4) "establishment of a position known as the Supervisor of Midwives"
5) "establishment of alternative birthing centres" [note: not one of the three mothers of babies who died would have been eligible to go to 'alternative birthing centres']
6) education for public distribution on homebirths and risks
7) revised policy for Planned Birth at Home in South Australia "with an addition that current risk factors for shoulder dystocia be specifically identified;"
8) "That in any case where it comes to the attention of clinicians in a public hospital that a patient intends to undergo a homebirth that is attended by an enhanced risk of complication, that appropriate advice be tendered to that person by a senior consultant obstetrician."

Rather than starting with #1 and plodding through this minefield, I will start with what I see as easier, and pick my way through the minefield, trying to state my opinions clearly. (And, dear reader, I must warn you that I often delete a great deal of what I write, so that you see the heavily edited version)



6) education for public distribution on homebirths and risks 
This is not a bad idea. My only hesitation relates to what sort of education, and who writes it, and who defines the risks, and ...

 5) "establishment of alternative birthing centres" 
Also not a bad idea - for the 1980s, that is. Midwifery theorists proposed that hospital rooms dressed as 'home-like' settings would help women to feel OK about birth.  Some women did well, while many were excluded by risk protocols, and moved into standard (the alternative to 'alternative') obstetric care.  I gave birth to my fourth child at the Women's Birth Centre in 1980, and that experience helped me come out of medically managed and dominated midwifery.  I know many other midwives who have learnt to work in harmony with physiology in unmedicated birth, and to trust their midwifery knowledge when detecting and acting upon complications, during their time working or giving birth in a birth centre.  Perhaps that's a good reason to establish birthing centres.

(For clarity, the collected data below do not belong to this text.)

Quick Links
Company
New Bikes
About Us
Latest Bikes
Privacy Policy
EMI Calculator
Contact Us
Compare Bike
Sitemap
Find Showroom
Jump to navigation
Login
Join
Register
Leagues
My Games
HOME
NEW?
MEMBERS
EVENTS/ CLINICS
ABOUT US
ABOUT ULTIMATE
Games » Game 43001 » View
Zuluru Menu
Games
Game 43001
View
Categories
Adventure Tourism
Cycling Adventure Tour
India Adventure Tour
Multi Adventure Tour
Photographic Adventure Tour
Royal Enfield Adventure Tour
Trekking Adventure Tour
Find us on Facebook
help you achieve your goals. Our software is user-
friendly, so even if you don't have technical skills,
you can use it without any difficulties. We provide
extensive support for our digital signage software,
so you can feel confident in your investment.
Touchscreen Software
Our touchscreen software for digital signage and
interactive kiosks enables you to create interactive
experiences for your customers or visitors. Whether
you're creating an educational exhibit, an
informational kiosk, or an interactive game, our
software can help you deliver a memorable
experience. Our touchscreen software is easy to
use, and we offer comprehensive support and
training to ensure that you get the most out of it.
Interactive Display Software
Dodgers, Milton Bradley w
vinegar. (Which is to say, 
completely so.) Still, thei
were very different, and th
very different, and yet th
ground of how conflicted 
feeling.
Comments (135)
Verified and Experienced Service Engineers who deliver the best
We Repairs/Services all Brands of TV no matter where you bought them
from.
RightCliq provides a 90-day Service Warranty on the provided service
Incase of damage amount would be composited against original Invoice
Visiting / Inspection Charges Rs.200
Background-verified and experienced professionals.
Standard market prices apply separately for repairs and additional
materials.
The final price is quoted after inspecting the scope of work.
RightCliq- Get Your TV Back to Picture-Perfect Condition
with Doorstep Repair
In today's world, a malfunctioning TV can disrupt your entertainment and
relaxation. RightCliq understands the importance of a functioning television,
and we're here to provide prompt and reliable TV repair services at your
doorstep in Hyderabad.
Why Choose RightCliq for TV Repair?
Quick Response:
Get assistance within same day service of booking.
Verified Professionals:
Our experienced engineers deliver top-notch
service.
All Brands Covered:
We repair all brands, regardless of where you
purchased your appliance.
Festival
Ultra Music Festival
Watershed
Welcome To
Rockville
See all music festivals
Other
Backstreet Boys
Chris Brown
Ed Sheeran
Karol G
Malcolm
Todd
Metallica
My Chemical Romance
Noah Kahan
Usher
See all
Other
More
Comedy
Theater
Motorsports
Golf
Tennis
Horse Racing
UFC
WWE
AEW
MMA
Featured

4) "establishment of a position known as the Supervisor of Midwives"
I need to sit on the fence for this one.  The role of Supervisor of Midwives is one that I don't fully understand.  How would these people be appointed?  What would their role entail?  Would all midwives be supervised, or only certain midwives?    The UK-style Supervisor of Midwives is different from the New Zealand system.  Psychologists work under a system of professional supervision.  I believe a thorough exploration of this proposal needs to be had by midwives, ethicists, psychologists, lawyers, and maternity consumer spokespeople, and some agreement reached, before yet another regulatory control be imposed on the profession.

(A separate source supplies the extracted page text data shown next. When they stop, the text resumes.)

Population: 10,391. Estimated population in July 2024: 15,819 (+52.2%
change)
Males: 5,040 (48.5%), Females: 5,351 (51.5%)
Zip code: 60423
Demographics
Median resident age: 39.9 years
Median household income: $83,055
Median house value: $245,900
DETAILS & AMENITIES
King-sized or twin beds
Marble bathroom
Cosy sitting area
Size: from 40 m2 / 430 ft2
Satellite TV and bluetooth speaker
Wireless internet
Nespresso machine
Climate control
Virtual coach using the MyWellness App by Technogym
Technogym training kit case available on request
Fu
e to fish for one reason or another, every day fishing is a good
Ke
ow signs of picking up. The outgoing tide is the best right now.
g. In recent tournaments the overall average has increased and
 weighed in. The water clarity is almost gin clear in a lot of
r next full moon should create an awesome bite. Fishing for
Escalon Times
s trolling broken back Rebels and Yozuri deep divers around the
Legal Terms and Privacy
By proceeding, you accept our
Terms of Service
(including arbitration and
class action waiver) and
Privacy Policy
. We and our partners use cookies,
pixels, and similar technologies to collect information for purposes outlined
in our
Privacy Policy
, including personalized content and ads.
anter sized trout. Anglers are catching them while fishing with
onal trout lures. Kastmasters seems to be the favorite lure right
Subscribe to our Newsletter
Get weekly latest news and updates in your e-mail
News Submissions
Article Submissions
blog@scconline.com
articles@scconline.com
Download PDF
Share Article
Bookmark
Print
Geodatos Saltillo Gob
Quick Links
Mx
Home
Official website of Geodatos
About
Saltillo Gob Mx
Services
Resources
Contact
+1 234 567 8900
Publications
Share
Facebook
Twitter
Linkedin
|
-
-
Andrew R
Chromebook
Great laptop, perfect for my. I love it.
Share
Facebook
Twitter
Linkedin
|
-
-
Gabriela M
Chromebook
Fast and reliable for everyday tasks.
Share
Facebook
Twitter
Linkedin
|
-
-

1) legislation to outlaw unregulated midwifery services "without being a midwife or a medical practitioner registered pursuant to the National Law;"
NO!
Australia does not need to outlaw unregulated midwifery services.
Australia needs to protect and support the midwifery profession, so that midwives can provide midwifery services in homes and hospitals; so that women will feel safe in the professional care of midwives as primary carers, who are able to work seamlessly with specialist services when indicated.
Modern societies, and the legislators and coroners and others in positions of authority need to recognise that spontaneous labour and birth is a fact of nature, not something that a midwife controls or gives permission for, and that women under natural law are able to use the professional services provided in their community, or not.  It's their choice.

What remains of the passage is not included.